WIMBLEDON, England -- After coming back from an two-set deficit to beat Fernando Verdasco 4-6, 3-6, 6-1, 6-4, 7-5 in the quarterfinals on Wednesday, Andy Murray breathed a sigh of relief and walked off Centre Court for his immediate post-match remarks. However, the typically snoozy back-and-forth took an unusually tense turn thanks to BBC reporter Garry Richardson's odd line of questioning. After asking for Murray's thoughts on the match, Richardson tried to get a little cute with a reference to former Manchester United manager Sir Alex Ferguson's penchant for yelling at his players after, or during, subpar performances.
"Sir Alex Ferguson was in the Royal Box today watching you," Richardson began, "he's been known to go into the dressing room after matches and give his players a bit of 'hairdryer' treatment. I wonder if your coach, will [Ivan] Lendl say somethings to you, Andy, to gee you up? Or do you not need that? Do you know it all yourself?"
In response, Murray seemed to blanch at the implication that he should be dressed down after the match for being taken to five sets.
"I don't know it all, far from it," Murray said. "But I don't see how why I should get told off after that. I fought as hard as I could, tried incredibly hard, chased every single ball down from the first point to last and I came through an incredibly tough match. It could have gone the other way and I found a way to get through. That's all you need."
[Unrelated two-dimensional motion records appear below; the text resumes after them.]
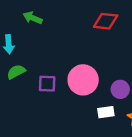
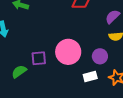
green semicircle: (16, 72) -> (19, 72), moved

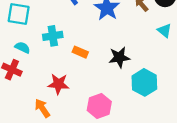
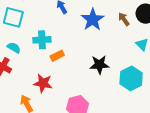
orange rectangle: (80, 52) -> (57, 56), moved, turned -56
cyan hexagon: (144, 82) -> (131, 78), moved

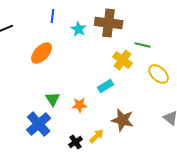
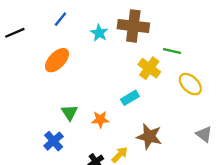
blue line: (53, 16) -> (60, 19), moved, turned 32
blue cross: (39, 124) -> (54, 141), size x0.7

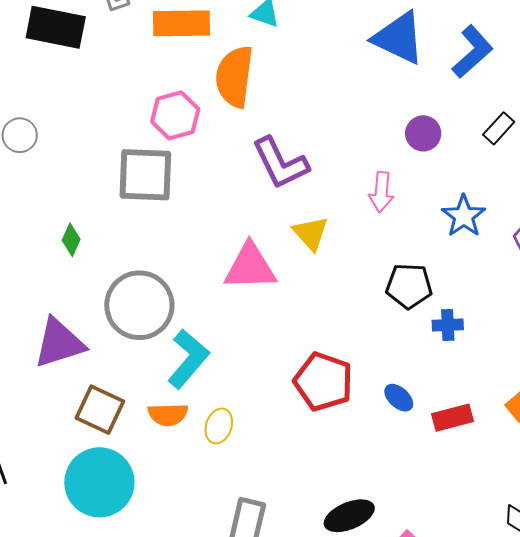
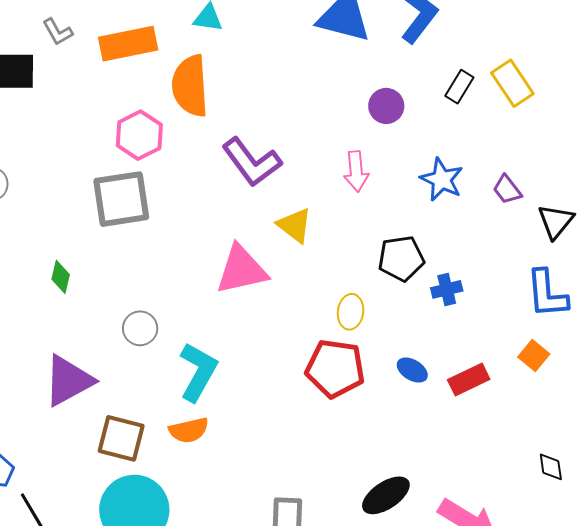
gray circle: (139, 305) -> (140, 328), size x0.5
yellow ellipse: (219, 426) -> (351, 312), moved

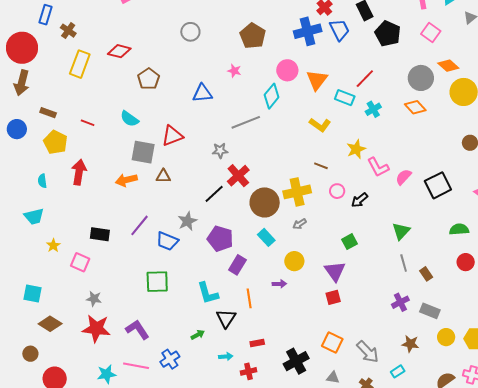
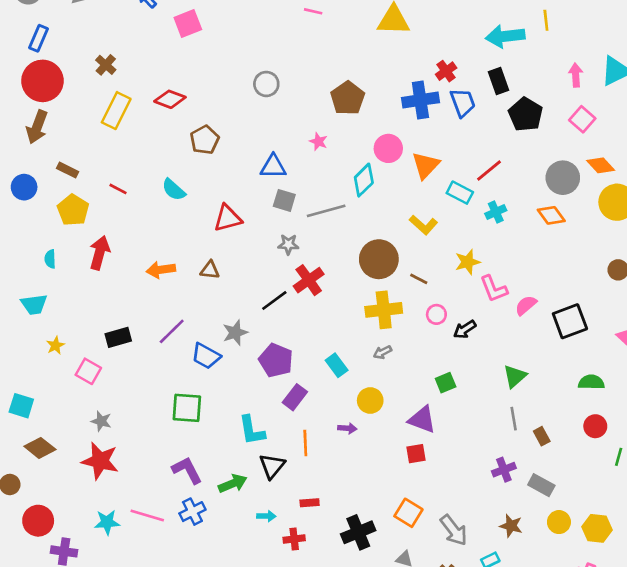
blue rectangle: (45, 15) -> (38, 38), moved
gray square: (143, 152) -> (284, 200), moved, size x0.7
brown circle: (265, 202) -> (379, 259), moved
black rectangle: (100, 234) -> (118, 337), turned -30
purple triangle: (335, 271) -> (422, 420), turned -40
purple L-shape: (137, 330) -> (187, 470), moved
green arrow: (198, 335) -> (233, 484), size x1.5

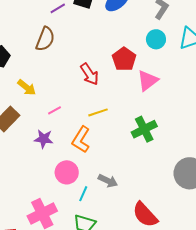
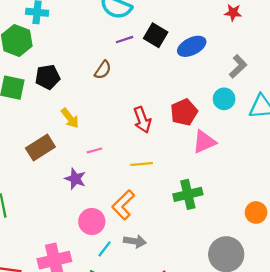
brown semicircle: (45, 39) -> (103, 70), size x0.7
orange L-shape: (81, 140) -> (123, 205), moved
gray arrow: (108, 181) -> (135, 241), turned -30

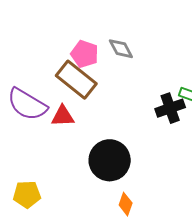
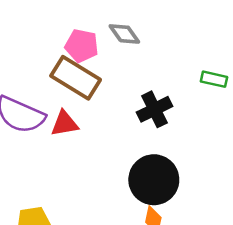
black cross: (170, 108) -> (154, 109), moved
black circle: (110, 160) -> (154, 180), moved

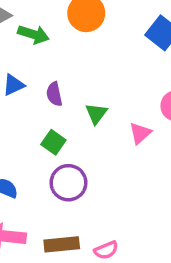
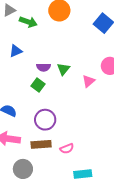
purple semicircle: (54, 94) -> (44, 67), moved, turned -80
purple circle: (68, 183) -> (45, 120), moved

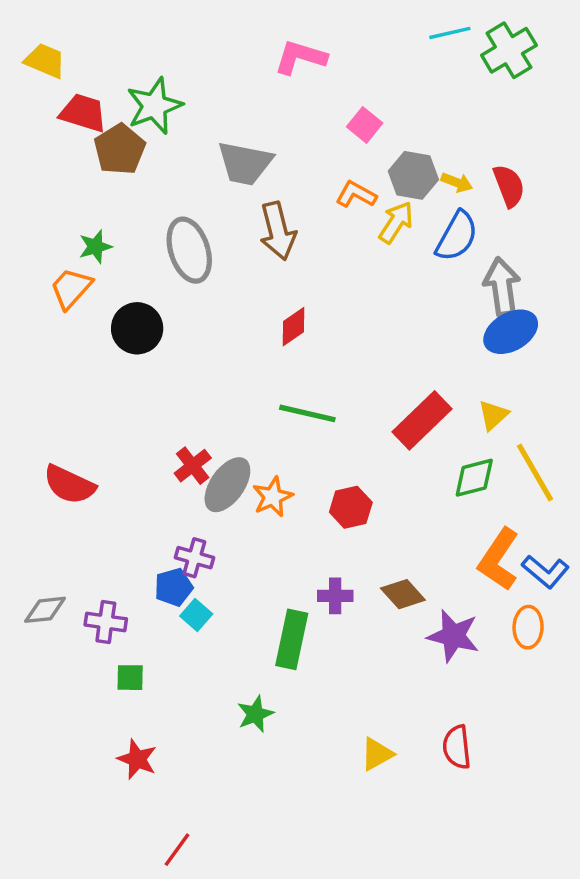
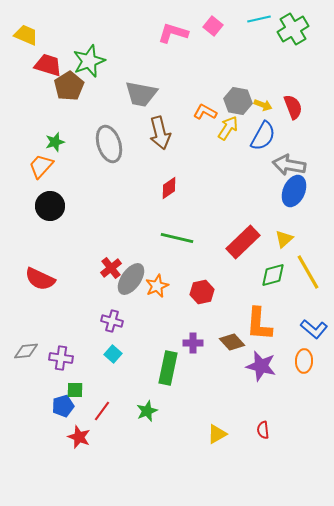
pink square: (365, 125) -> (213, 26), moved
gray arrow: (502, 287) -> (289, 165), turned -72
black circle: (137, 328) -> (50, 206), moved
blue ellipse: (511, 332) -> (294, 191), turned -36
orange L-shape: (499, 559) -> (259, 324), moved, turned -30
blue pentagon: (174, 587) -> (63, 406), moved
red semicircle: (457, 747) -> (263, 430), size x0.7
red line: (177, 850) -> (102, 411), moved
Richardson tried to recover, but Murray seemed, understandably, annoyed. "It is such a fantastic achievement to make yet another Wimbledon semifinal," Richardson said. "Brilliant for you. Such character."
"Yes, yes it is," Murray said with a bit of edge in his voice. "It's very difficult to do that."
I'll leave it to the British press to weigh in on the quality of Richardson's effort:
To Murray's credit, he later tweeted there were no hard feelings.